Exercise materials →

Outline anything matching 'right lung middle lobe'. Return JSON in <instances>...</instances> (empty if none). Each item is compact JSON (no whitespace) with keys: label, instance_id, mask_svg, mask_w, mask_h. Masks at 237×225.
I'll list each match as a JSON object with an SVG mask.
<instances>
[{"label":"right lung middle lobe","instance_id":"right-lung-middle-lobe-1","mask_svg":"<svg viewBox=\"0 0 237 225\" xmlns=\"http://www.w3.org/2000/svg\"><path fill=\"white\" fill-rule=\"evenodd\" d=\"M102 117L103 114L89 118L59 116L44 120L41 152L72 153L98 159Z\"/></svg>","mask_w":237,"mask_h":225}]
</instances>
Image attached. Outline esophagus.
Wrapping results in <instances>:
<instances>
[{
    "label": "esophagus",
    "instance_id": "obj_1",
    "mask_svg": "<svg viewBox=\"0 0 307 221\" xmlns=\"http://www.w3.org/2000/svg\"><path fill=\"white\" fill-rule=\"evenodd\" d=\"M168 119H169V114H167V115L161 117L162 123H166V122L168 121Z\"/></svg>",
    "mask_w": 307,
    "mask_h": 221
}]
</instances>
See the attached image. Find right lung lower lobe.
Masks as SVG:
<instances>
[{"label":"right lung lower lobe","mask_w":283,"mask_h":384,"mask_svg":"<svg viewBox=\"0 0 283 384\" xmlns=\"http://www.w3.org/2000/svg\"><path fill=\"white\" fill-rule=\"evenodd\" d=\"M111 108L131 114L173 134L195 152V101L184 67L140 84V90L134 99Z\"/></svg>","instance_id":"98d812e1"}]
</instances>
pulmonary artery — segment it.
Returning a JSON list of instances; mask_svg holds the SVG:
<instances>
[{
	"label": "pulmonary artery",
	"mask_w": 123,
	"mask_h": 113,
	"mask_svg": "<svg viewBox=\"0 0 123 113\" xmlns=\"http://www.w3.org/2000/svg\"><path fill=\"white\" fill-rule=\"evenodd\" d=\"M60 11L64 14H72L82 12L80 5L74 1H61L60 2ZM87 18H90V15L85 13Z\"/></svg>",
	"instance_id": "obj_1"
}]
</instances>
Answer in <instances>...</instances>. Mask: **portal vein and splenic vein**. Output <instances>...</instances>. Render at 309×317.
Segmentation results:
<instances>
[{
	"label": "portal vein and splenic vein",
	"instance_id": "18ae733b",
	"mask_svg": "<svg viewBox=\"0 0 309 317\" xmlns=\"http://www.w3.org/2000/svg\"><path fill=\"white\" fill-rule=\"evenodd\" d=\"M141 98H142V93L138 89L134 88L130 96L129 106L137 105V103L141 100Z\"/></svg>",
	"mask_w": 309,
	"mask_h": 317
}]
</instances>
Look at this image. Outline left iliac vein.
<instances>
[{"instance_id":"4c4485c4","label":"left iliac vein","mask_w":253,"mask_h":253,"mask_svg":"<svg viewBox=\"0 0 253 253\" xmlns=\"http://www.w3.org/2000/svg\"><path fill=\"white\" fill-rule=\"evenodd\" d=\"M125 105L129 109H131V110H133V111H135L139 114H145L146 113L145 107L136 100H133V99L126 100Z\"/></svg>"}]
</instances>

Task requirements →
Start to finish, output the whole listing exactly.

Answer area →
Outline anything matching 'right lung middle lobe'. Return JSON in <instances>...</instances> (empty if none). Each item is compact JSON (no whitespace) with keys: label, instance_id, mask_svg, mask_w, mask_h. Masks at 237×225.
I'll list each match as a JSON object with an SVG mask.
<instances>
[{"label":"right lung middle lobe","instance_id":"right-lung-middle-lobe-1","mask_svg":"<svg viewBox=\"0 0 237 225\" xmlns=\"http://www.w3.org/2000/svg\"><path fill=\"white\" fill-rule=\"evenodd\" d=\"M102 117L103 114L89 118L59 116L44 120L41 152L72 153L98 159Z\"/></svg>","mask_w":237,"mask_h":225}]
</instances>
Image attached. Outline esophagus.
Wrapping results in <instances>:
<instances>
[{
    "label": "esophagus",
    "instance_id": "obj_1",
    "mask_svg": "<svg viewBox=\"0 0 307 221\" xmlns=\"http://www.w3.org/2000/svg\"><path fill=\"white\" fill-rule=\"evenodd\" d=\"M168 119H169V114H167V115L161 117L162 123H166V122L168 121Z\"/></svg>",
    "mask_w": 307,
    "mask_h": 221
}]
</instances>
See the attached image. Find right lung lower lobe.
Masks as SVG:
<instances>
[{"label":"right lung lower lobe","mask_w":283,"mask_h":384,"mask_svg":"<svg viewBox=\"0 0 283 384\" xmlns=\"http://www.w3.org/2000/svg\"><path fill=\"white\" fill-rule=\"evenodd\" d=\"M111 108L131 114L173 134L195 152V101L184 67L140 84V90L134 99Z\"/></svg>","instance_id":"98d812e1"}]
</instances>
pulmonary artery — segment it.
Returning a JSON list of instances; mask_svg holds the SVG:
<instances>
[{
	"label": "pulmonary artery",
	"mask_w": 123,
	"mask_h": 113,
	"mask_svg": "<svg viewBox=\"0 0 123 113\" xmlns=\"http://www.w3.org/2000/svg\"><path fill=\"white\" fill-rule=\"evenodd\" d=\"M60 11L64 14H72L82 12L80 5L74 1H61L60 2ZM87 18H90V15L85 13Z\"/></svg>",
	"instance_id": "obj_1"
}]
</instances>
Answer in <instances>...</instances>. Mask: **portal vein and splenic vein**. Output <instances>...</instances>. Render at 309×317.
Segmentation results:
<instances>
[{
	"label": "portal vein and splenic vein",
	"instance_id": "18ae733b",
	"mask_svg": "<svg viewBox=\"0 0 309 317\" xmlns=\"http://www.w3.org/2000/svg\"><path fill=\"white\" fill-rule=\"evenodd\" d=\"M141 98H142V93L138 89L134 88L130 96L129 106L137 105V103L141 100Z\"/></svg>",
	"mask_w": 309,
	"mask_h": 317
}]
</instances>
Look at this image. Outline left iliac vein.
<instances>
[{"instance_id":"4c4485c4","label":"left iliac vein","mask_w":253,"mask_h":253,"mask_svg":"<svg viewBox=\"0 0 253 253\" xmlns=\"http://www.w3.org/2000/svg\"><path fill=\"white\" fill-rule=\"evenodd\" d=\"M125 105L129 109H131V110H133V111H135L139 114H145L146 113L145 107L136 100H133V99L126 100Z\"/></svg>"}]
</instances>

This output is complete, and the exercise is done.